In [None]:
# modified version from https://www.tensorflow.org/tutorials/text/nmt_with_attention

In [None]:
!mkdir data
https://raw.githubusercontent.com/ARBML/tkseem/master/tasks/translation/data/ar_data.txt -O data/ar_data.txt
https://raw.githubusercontent.com/ARBML/tkseem/master/tasks/translation/data/en_data.txt -O data/en_data.txt 

In [None]:
!pip install tkseem
!pip install tnkeeh

In [1]:
import re
import nltk
import time
import numpy as np
import tkseem as tk
import tnkeeh as tn
import tensorflow as tf
import matplotlib.ticker as ticker
import matplotlib.pyplot as plt

### Data Preprocessing

In [2]:
tn.clean_data('data/ar_data.txt','data/ar_clean_data.txt', remove_diacritics=True)
tn.clean_data('data/en_data.txt','data/en_clean_data.txt')

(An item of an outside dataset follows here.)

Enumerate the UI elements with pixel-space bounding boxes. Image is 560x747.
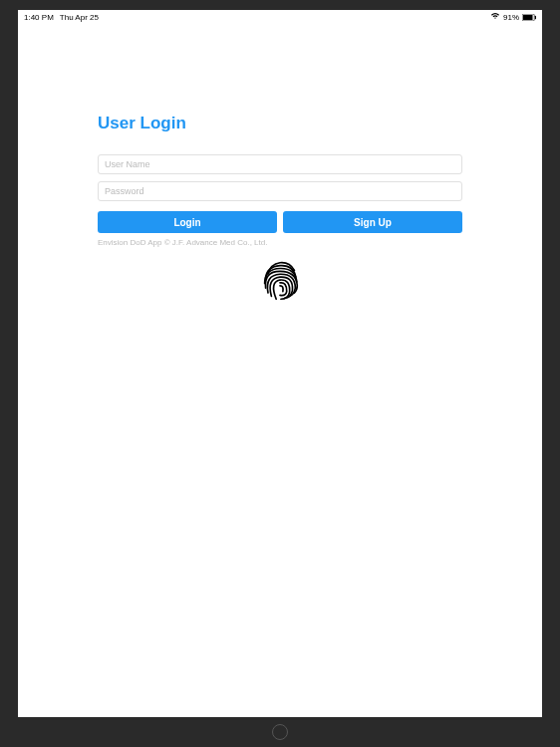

tn.split_parallel_data('data/ar_clean_data.txt', 'data/en_clean_data.txt', split_ratio=0.95)
train_inp_text, train_tar_text, test_inp_text, test_tar_text = tn.read_data(mode = 2)

Remove diacritics
Remove Tatweel
Saving to data/ar_clean_data.txt
Remove Tatweel
Saving to data/en_clean_data.txt
Split data
Save to data
Read data  ['ar_clean_data.txt', 'ar_data.txt', 'en_clean_data.txt', 'en_data.txt', 'test_inp_data.txt', 'test_tar_data.txt', 'train_inp_data.txt', 'train_tar_data.txt']


### Tokenization

In [None]:
ar_tokenizer = tk.SentencePieceTokenizer(special_tokens=['<s>', '</s>'])
ar_tokenizer.train('data/train_inp_data.txt')

en_tokenizer = tk.SentencePieceTokenizer(special_tokens=['<s>', '</s>'])
en_tokenizer.train('data/train_tar_data.txt')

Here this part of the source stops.